L’autre grande difficulté tient à l’évolution du modèle après sa certification. En lien avec la réalité technologique, l’AI Act admet, sous conditions, l’adaptation du système post-marché, notamment via la notion de « modification substantielle ». Cela implique la mise en place d’un monitoring actif, d’un dispositif d’alerte, mais également de processus interne de suivi continu. L’entreprise doit donc construire une conformité dynamique, fondée sur une veille réglementaire, des audits réguliers et un pilotage de qualité, robuste. Au-delà du respect des textes, la gouvernance de l’IA appliqué aux dispositifs médicaux doit aussi répondre à des exigences éthiques : éviter les biais, opérationnaliser le contrôle humain, garantir la transparence clinique. Certains industriels choisissent déjà d’aller plus loin, en mettant en place des comités d’éthique algorithmique ou des chartes internes en lien avec la spécificité française de la garantie humaine visée au Code de la Santé publique pour les dispositifs médicaux numériques.
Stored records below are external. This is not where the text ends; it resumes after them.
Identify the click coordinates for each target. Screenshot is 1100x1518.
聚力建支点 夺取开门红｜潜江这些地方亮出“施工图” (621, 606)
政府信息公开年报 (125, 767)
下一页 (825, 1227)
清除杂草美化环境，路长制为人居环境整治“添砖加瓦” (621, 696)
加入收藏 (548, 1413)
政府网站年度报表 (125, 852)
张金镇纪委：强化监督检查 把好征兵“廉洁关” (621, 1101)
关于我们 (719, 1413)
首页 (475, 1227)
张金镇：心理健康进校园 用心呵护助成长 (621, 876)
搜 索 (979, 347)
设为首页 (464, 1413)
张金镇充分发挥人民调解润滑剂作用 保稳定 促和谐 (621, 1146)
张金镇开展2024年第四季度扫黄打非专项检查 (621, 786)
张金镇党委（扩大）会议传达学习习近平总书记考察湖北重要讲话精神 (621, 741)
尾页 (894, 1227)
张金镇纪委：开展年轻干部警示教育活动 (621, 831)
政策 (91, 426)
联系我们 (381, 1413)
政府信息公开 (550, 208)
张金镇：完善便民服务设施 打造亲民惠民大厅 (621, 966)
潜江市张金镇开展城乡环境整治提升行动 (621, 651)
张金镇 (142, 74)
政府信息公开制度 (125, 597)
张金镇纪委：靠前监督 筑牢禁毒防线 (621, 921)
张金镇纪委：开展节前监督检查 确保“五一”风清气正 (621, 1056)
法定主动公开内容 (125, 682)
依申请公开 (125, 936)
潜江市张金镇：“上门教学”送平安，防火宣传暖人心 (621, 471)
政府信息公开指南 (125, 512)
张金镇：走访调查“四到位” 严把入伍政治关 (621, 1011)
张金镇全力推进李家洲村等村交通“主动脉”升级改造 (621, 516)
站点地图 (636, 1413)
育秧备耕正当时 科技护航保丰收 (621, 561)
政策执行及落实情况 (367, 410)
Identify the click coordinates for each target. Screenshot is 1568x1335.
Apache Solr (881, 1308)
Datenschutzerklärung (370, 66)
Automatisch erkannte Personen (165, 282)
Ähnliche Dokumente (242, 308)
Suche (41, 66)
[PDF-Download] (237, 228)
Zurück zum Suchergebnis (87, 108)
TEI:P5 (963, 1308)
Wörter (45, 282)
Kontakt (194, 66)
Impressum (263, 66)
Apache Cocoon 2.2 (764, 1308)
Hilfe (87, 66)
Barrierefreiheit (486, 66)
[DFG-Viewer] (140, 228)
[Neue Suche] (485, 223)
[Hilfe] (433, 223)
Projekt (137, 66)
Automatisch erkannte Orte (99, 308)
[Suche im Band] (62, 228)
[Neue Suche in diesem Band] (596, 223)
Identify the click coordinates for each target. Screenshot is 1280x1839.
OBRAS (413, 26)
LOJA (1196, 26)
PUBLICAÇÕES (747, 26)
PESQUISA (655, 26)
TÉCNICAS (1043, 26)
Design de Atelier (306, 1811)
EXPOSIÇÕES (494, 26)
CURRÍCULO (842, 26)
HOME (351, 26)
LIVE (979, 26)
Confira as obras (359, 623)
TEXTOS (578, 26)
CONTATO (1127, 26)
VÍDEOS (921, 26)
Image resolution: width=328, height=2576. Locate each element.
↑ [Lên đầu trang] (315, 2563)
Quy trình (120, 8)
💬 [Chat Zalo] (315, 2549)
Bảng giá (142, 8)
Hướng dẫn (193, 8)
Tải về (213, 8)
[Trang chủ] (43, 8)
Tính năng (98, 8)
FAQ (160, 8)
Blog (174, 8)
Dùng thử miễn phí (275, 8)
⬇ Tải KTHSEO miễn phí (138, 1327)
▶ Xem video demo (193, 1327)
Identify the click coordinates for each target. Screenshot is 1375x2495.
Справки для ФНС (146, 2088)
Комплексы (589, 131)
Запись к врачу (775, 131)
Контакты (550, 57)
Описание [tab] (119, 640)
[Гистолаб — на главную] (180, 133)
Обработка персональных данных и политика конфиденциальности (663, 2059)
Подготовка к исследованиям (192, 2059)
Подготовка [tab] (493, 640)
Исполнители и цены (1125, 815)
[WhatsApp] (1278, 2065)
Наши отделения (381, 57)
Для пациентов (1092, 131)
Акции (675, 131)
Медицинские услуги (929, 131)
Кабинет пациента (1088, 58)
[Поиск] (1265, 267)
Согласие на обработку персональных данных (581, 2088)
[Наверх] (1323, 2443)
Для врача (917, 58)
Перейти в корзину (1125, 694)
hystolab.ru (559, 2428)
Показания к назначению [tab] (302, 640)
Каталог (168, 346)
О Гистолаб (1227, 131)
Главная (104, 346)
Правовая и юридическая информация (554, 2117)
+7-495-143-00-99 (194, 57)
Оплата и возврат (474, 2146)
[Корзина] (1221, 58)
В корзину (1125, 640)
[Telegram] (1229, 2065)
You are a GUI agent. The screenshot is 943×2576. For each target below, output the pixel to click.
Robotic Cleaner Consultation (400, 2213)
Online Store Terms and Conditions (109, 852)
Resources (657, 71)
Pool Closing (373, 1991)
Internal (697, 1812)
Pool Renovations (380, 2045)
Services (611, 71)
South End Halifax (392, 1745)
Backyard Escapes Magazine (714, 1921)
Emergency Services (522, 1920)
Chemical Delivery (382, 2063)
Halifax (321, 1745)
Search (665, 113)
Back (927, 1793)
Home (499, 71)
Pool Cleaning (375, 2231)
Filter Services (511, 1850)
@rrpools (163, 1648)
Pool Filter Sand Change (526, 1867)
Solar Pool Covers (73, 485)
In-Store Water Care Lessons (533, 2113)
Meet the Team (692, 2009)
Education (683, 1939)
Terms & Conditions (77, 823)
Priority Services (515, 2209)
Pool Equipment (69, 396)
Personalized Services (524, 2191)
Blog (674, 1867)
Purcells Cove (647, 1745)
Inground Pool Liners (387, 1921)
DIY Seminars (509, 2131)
Cette approche responsable peut être un facteur de différenciation sur un marché de plus en plus sensible à la confiance numérique.
L’innovation juridique comme stratégie d’entreprise
L’enjeu n’est donc pas seulement juridique. Il est stratégique. Car l’IA dans les dispositifs médicaux ne se résume pas à une fonctionnalité technologique : elle redéfinit le produit, sa valeur, sa régulation, sa relation à l’utilisateur, ici le plus souvent, patient ou professionnel de santé. Pour l’entreprise, cela impose de penser la conformité comme un processus vivant, transversal, évolutif et de faire de la régulation, non un frein, mais un vecteur d’innovation durable.
Les points clés
L’intégration de l’IA dans les dispositifs médicaux oblige les entreprises à repenser la conformité dans un cadre européen désormais structuré autour de trois textes : le RDM, l’AI Act et le Data Act. Cinq enjeux majeurs sont à appréhender :
- La nécessaire articulation des trois règlements ;
- La traçabilité, l’explicabilité et l’interopérabilité des systèmes ;
- La répartition des responsabilités dans la chaîne d’acteurs ;
- La gestion continue des modifications algorithmiques ;
- L’éthique comme levier de différenciation stratégique.
L’IA impose de penser la conformité non plus comme un jalon figé, mais comme un processus vivant. Appliqué aux dispositifs médicaux, c’est un véritable changement de paradigme et un challenge critique d’accès et de maintien sur le marché.